▶ _Exercise brief_
Write all of the entries out again exactly.
Task input below:
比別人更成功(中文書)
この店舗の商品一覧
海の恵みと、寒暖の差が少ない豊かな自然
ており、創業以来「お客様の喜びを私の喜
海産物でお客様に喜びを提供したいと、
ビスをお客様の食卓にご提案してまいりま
End of Task input.
▶ _Answer area_
比別人更成功(中文書)
この店舗の商品一覧
海の恵みと、寒暖の差が少ない豊かな自然
ており、創業以来「お客様の喜びを私の喜
海産物でお客様に喜びを提供したいと、
ビスをお客様の食卓にご提案してまいりま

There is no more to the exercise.